Once all exit taxes have been covered, business owners make the transition from the world of Corporate Tax to Personal Tax. Matters such as inter-spouse exemptions and Inheritance Tax (IHT) will need to be considered.

Can I take care of my loved ones and live the kind of retirement I would like?

Finally, in the post-sale stage it’s vital to structure investable capital to maximise the opportunity to provide the level of income required to maintain a client’s desired lifestyle. One key element of this is establishing attitude to risk. The appropriate approach to risk in respect of invested capital in retirement may well be quite different from the approach taken when building their business.  Cashflow modelling will support this part of the journey too. Ongoing financial advice in retirement will also be important, to constantly fine-tune plans to address changes in circumstances, legislation, and investment markets, which must be considered, year on year.
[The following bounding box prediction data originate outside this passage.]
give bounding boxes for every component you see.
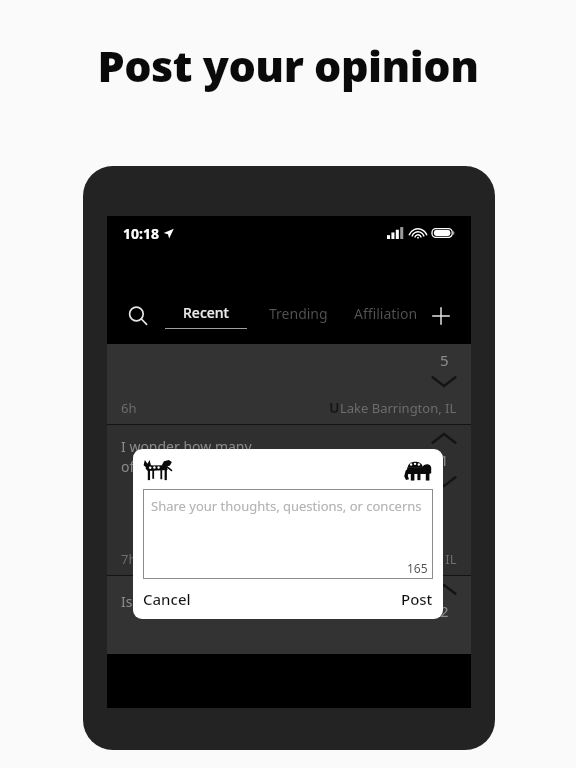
button[interactable]: Post — [401, 589, 433, 609]
staticText: Cancel — [143, 589, 191, 609]
staticText: Recent — [183, 303, 229, 322]
button[interactable]: Affiliation — [350, 307, 422, 326]
button[interactable]: Trending — [265, 307, 332, 326]
staticText: 7h — [121, 550, 137, 568]
staticText: Is 2020 over yet? — [121, 592, 231, 611]
staticText: 6h — [121, 399, 137, 417]
staticText: Post your opinion — [0, 36, 576, 95]
staticText: 1 — [440, 450, 449, 470]
button[interactable]: I wonder how many of us feel that way — [107, 425, 471, 575]
button[interactable]: Share your thoughts, questions, or conce… — [143, 489, 433, 579]
staticText: 165 — [407, 560, 428, 576]
staticText: 5 — [440, 350, 449, 370]
button[interactable]: Republican — [399, 458, 433, 482]
button[interactable]: New post — [425, 300, 457, 332]
button[interactable]: Recent — [165, 303, 247, 329]
staticText: Post — [401, 589, 433, 609]
button[interactable]: Democrat — [143, 458, 177, 482]
staticText: 10:18 — [123, 224, 159, 243]
staticText: Lake Barrington, IL — [340, 399, 457, 417]
staticText: I wonder how many of us feel that way — [121, 437, 252, 476]
staticText: Share your thoughts, questions, or conce… — [151, 497, 422, 515]
button[interactable]: Search — [121, 299, 155, 333]
button[interactable]: Is 2020 over yet? — [107, 576, 471, 654]
button[interactable]: Cancel — [143, 589, 191, 609]
staticText: Barrington, IL — [372, 550, 457, 568]
button[interactable]: 5 — [107, 344, 471, 424]
staticText: U — [329, 398, 340, 417]
staticText: 2 — [440, 601, 449, 621]
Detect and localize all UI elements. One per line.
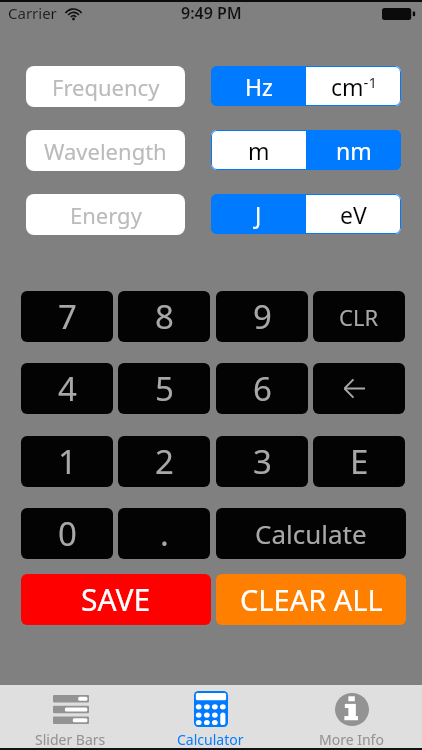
staticText: eV <box>340 199 367 230</box>
button[interactable]: 6 <box>216 363 308 414</box>
staticText: CLEAR ALL <box>240 580 383 619</box>
staticText: 3 <box>253 439 272 484</box>
button[interactable]: cm-1 <box>306 66 401 106</box>
button[interactable]: eV <box>306 194 401 234</box>
button[interactable]: Slider Bars <box>0 685 140 748</box>
staticText: 6 <box>253 366 272 411</box>
staticText: 9 <box>253 294 272 339</box>
button[interactable]: E <box>313 436 405 487</box>
staticText: 1 <box>58 439 77 484</box>
staticText: nm <box>336 135 372 166</box>
staticText: J <box>255 199 262 230</box>
staticText: 5 <box>155 366 174 411</box>
staticText: Hz <box>245 71 273 102</box>
staticText: 8 <box>155 294 174 339</box>
staticText: 9:49 PM <box>181 2 242 24</box>
button[interactable]: nm <box>306 130 401 170</box>
staticText: Slider Bars <box>35 730 106 749</box>
button[interactable]: CLR <box>313 291 405 342</box>
staticText: 0 <box>58 511 77 556</box>
button[interactable]: More Info <box>281 685 422 748</box>
button[interactable]: Hz <box>211 66 306 106</box>
button[interactable]: 1 <box>21 436 113 487</box>
button[interactable]: Backspace <box>313 363 405 414</box>
button[interactable]: J <box>211 194 306 234</box>
staticText: m <box>248 135 270 166</box>
staticText: Wavelength <box>44 136 167 166</box>
button[interactable]: Calculate <box>216 508 406 559</box>
staticText: . <box>160 511 169 556</box>
button[interactable]: 0 <box>21 508 113 559</box>
staticText: CLR <box>339 302 379 332</box>
button[interactable]: Calculator <box>140 685 281 748</box>
staticText: Calculate <box>255 516 367 551</box>
staticText: E <box>350 439 369 484</box>
staticText: Calculator <box>177 730 244 749</box>
button[interactable]: CLEAR ALL <box>216 574 406 625</box>
button[interactable]: 2 <box>118 436 210 487</box>
staticText: Carrier <box>8 3 57 23</box>
staticText: Energy <box>70 200 142 230</box>
button[interactable]: Wavelength <box>26 130 185 171</box>
button[interactable]: 5 <box>118 363 210 414</box>
button[interactable]: 3 <box>216 436 308 487</box>
button[interactable]: 9 <box>216 291 308 342</box>
button[interactable]: . <box>118 508 210 559</box>
staticText: 4 <box>58 366 77 411</box>
button[interactable]: 4 <box>21 363 113 414</box>
button[interactable]: 7 <box>21 291 113 342</box>
button[interactable]: Energy <box>26 194 185 235</box>
button[interactable]: SAVE <box>21 574 211 625</box>
button[interactable]: Frequency <box>26 66 185 107</box>
staticText: cm-1 <box>331 71 377 102</box>
staticText: More Info <box>319 730 384 749</box>
staticText: 2 <box>155 439 174 484</box>
staticText: SAVE <box>81 579 151 620</box>
button[interactable]: m <box>211 130 306 170</box>
staticText: 7 <box>58 294 77 339</box>
button[interactable]: 8 <box>118 291 210 342</box>
staticText: Frequency <box>52 72 160 102</box>
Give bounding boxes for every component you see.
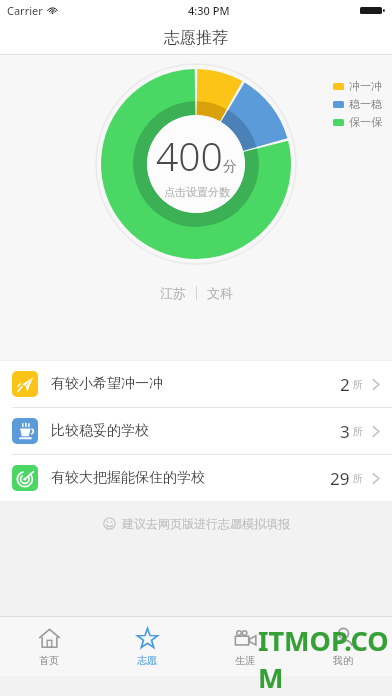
staticText: 稳一稳: [349, 97, 382, 111]
staticText: 首页: [39, 654, 59, 667]
staticText: 3: [340, 420, 350, 443]
button[interactable]: 首页: [0, 617, 98, 676]
staticText: 2: [340, 373, 350, 396]
staticText: 文科: [207, 285, 233, 301]
staticText: 400: [156, 129, 223, 182]
button[interactable]: 有较大把握能保住的学校: [0, 455, 392, 501]
button[interactable]: 生涯: [196, 617, 294, 676]
staticText: 冲一冲: [349, 79, 382, 93]
button[interactable]: 400: [95, 63, 297, 265]
staticText: 有较大把握能保住的学校: [51, 469, 205, 487]
staticText: 志愿推荐: [164, 28, 228, 48]
staticText: 建议去网页版进行志愿模拟填报: [122, 516, 290, 531]
staticText: 生涯: [235, 654, 255, 667]
button[interactable]: 我的: [294, 617, 392, 676]
staticText: 志愿: [137, 654, 157, 667]
staticText: 所: [353, 378, 363, 391]
staticText: 29: [330, 467, 350, 490]
button[interactable]: 有较小希望冲一冲: [0, 361, 392, 407]
staticText: 我的: [333, 654, 353, 667]
staticText: 江苏: [160, 285, 186, 301]
staticText: 所: [353, 472, 363, 485]
staticText: 比较稳妥的学校: [51, 422, 149, 440]
staticText: 保一保: [349, 115, 382, 129]
button[interactable]: 比较稳妥的学校: [0, 408, 392, 454]
staticText: 4:30 PM: [188, 3, 230, 18]
button[interactable]: 志愿: [98, 617, 196, 676]
staticText: Carrier: [7, 3, 43, 18]
staticText: ITMOP.COM: [258, 622, 392, 696]
staticText: 所: [353, 425, 363, 438]
staticText: 有较小希望冲一冲: [51, 375, 163, 393]
staticText: 分: [223, 158, 237, 176]
staticText: 点击设置分数: [164, 185, 230, 199]
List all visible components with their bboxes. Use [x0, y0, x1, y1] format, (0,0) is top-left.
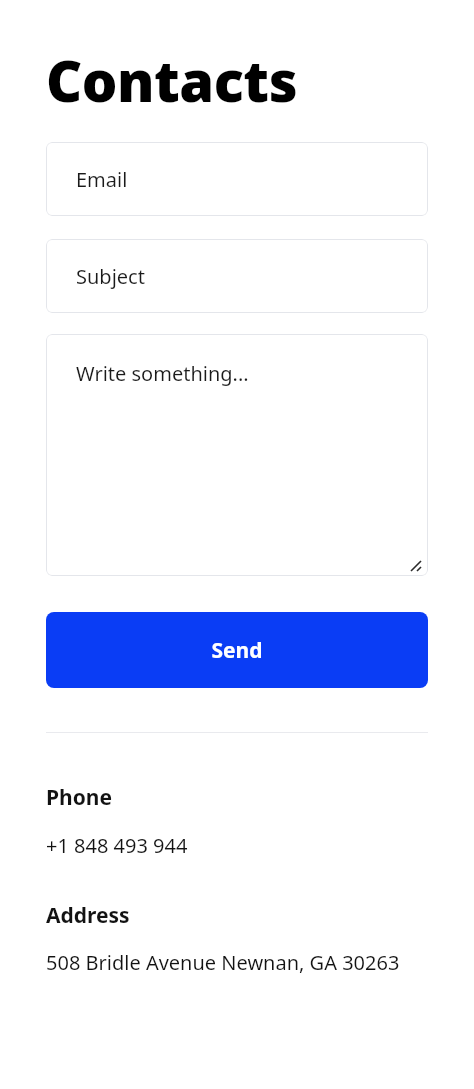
staticText: Contacts — [46, 42, 298, 118]
staticText: Send — [211, 636, 263, 665]
button[interactable]: Email — [46, 142, 428, 216]
staticText: 508 Bridle Avenue Newnan, GA 30263 — [46, 949, 428, 976]
button[interactable]: Write something... — [46, 334, 428, 576]
button[interactable]: Send — [46, 612, 428, 688]
staticText: Address — [46, 901, 130, 930]
button[interactable]: Subject — [46, 239, 428, 313]
staticText: +1 848 493 944 — [46, 832, 188, 859]
staticText: Email — [76, 166, 128, 193]
staticText: Write something... — [76, 360, 249, 387]
staticText: Subject — [76, 263, 145, 290]
staticText: Phone — [46, 783, 113, 812]
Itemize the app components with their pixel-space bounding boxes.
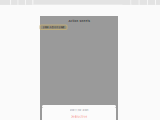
button[interactable]: Destructive	[42, 112, 116, 118]
button[interactable]: Show Action Sheet	[40, 25, 67, 29]
staticText: Destructive	[70, 115, 88, 118]
staticText: Action Sheets	[68, 19, 90, 23]
staticText: Show Action Sheet	[42, 26, 64, 29]
staticText: Modify your album	[70, 109, 88, 112]
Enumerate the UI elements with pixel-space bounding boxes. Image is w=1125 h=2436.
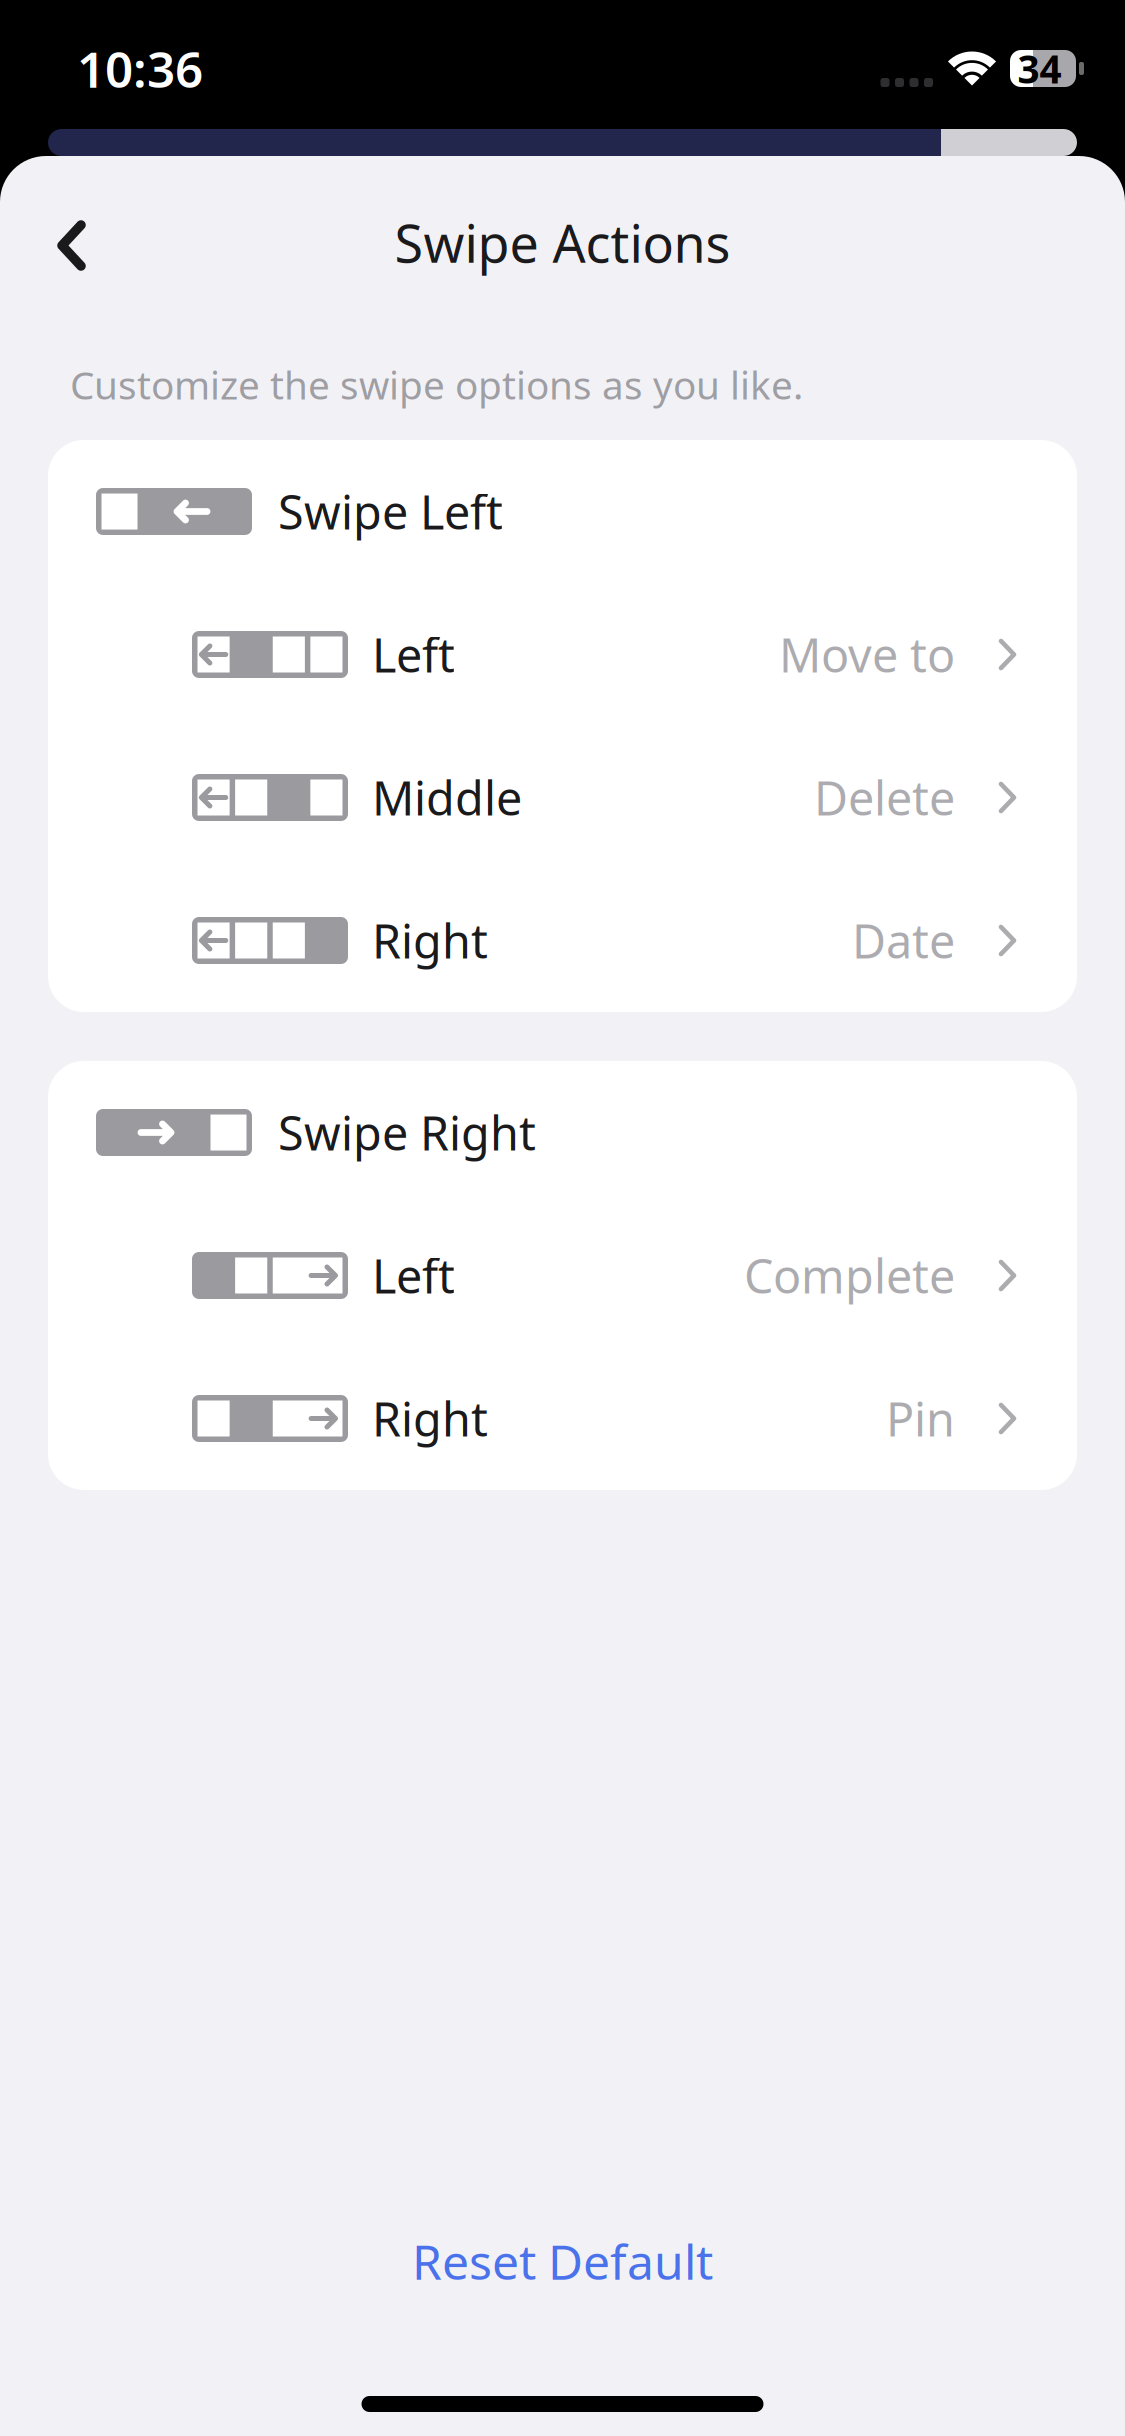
staticText: 34	[1018, 43, 1062, 94]
staticText: Reset Default	[412, 2229, 713, 2293]
staticText: Move to	[779, 624, 955, 686]
button[interactable]: Right	[48, 1347, 1077, 1490]
staticText: Left	[372, 1244, 455, 1306]
staticText: Delete	[814, 766, 955, 828]
staticText: Left	[372, 624, 455, 686]
staticText: Right	[372, 910, 488, 972]
staticText: Middle	[372, 766, 522, 828]
staticText: Swipe Actions	[394, 208, 730, 277]
button[interactable]: Left	[48, 1204, 1077, 1347]
staticText: Customize the swipe options as you like.	[70, 359, 803, 410]
button[interactable]: Reset Default	[368, 2207, 757, 2315]
staticText: Complete	[744, 1244, 955, 1306]
staticText: Pin	[886, 1388, 955, 1450]
button[interactable]: Right	[48, 869, 1077, 1012]
staticText: 10:36	[77, 36, 203, 101]
button[interactable]: Left	[48, 583, 1077, 726]
staticText: Swipe Left	[278, 480, 503, 542]
button[interactable]: Middle	[48, 726, 1077, 869]
staticText: Right	[372, 1388, 488, 1450]
staticText: Swipe Right	[278, 1102, 536, 1164]
button[interactable]: Back	[26, 172, 117, 313]
staticText: Date	[852, 910, 955, 972]
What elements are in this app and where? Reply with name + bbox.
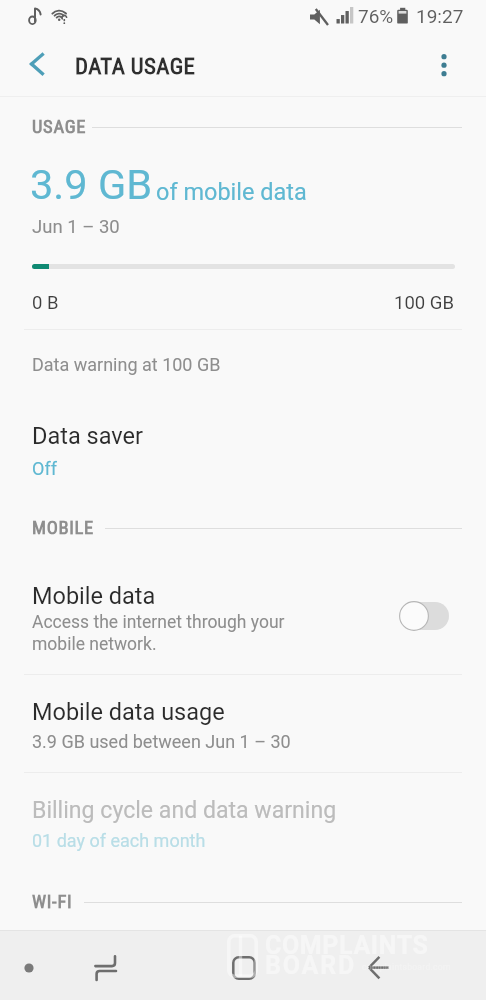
staticText: DATA USAGE (75, 53, 196, 80)
button[interactable]: Home (211, 930, 275, 1000)
staticText: 3.9 GB (30, 160, 153, 209)
staticText: COMPLAINTS (265, 931, 429, 960)
staticText: Data warning at 100 GB (32, 354, 221, 375)
button[interactable]: Data warning at 100 GB (0, 342, 486, 386)
button[interactable]: Mobile data (0, 576, 486, 672)
button[interactable]: Menu (0, 930, 64, 1000)
staticText: Mobile data (32, 582, 156, 610)
staticText: 3.9 GB used between Jun 1 – 30 (32, 731, 291, 752)
staticText: 76% (358, 5, 394, 27)
button[interactable]: More options (423, 44, 465, 86)
staticText: Data saver (32, 422, 143, 450)
staticText: of mobile data (156, 178, 307, 206)
staticText: 19:27 (416, 5, 464, 27)
staticText: Billing cycle and data warning (32, 797, 337, 824)
staticText: USAGE (32, 116, 87, 138)
staticText: Mobile data usage (32, 698, 225, 726)
button[interactable]: Recents (75, 930, 139, 1000)
button[interactable]: Billing cycle and data warning (0, 791, 486, 863)
staticText: BOARD (265, 951, 357, 980)
staticText: 01 day of each month (32, 830, 206, 851)
button[interactable]: Mobile data toggle (399, 601, 449, 631)
staticText: Off (32, 458, 57, 479)
staticText: 0 B (32, 292, 59, 314)
staticText: complaintsboard.com (362, 962, 451, 972)
button[interactable]: Back (16, 44, 58, 86)
staticText: MOBILE (32, 517, 95, 539)
button[interactable]: Back (347, 930, 411, 1000)
staticText: WI-FI (32, 891, 73, 913)
button[interactable]: Data saver (0, 414, 486, 486)
button[interactable]: Mobile data usage (0, 692, 486, 764)
staticText: Access the internet through your mobile … (32, 612, 285, 654)
staticText: Jun 1 – 30 (32, 216, 120, 238)
staticText: 100 GB (394, 292, 454, 314)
Duncan adds, “One of the commonest business sale pitfalls is not planning far enough ahead. Taking a forward-looking approach will help business owners understand what is possible and to proactively bring about the sort of retirement they want, at the time of their choosing.”

“They shouldn’t do this alone and our collaboration with solicitors and other professional specialists is vital to work through the stages, ensuring the very best outcome for their retirement.”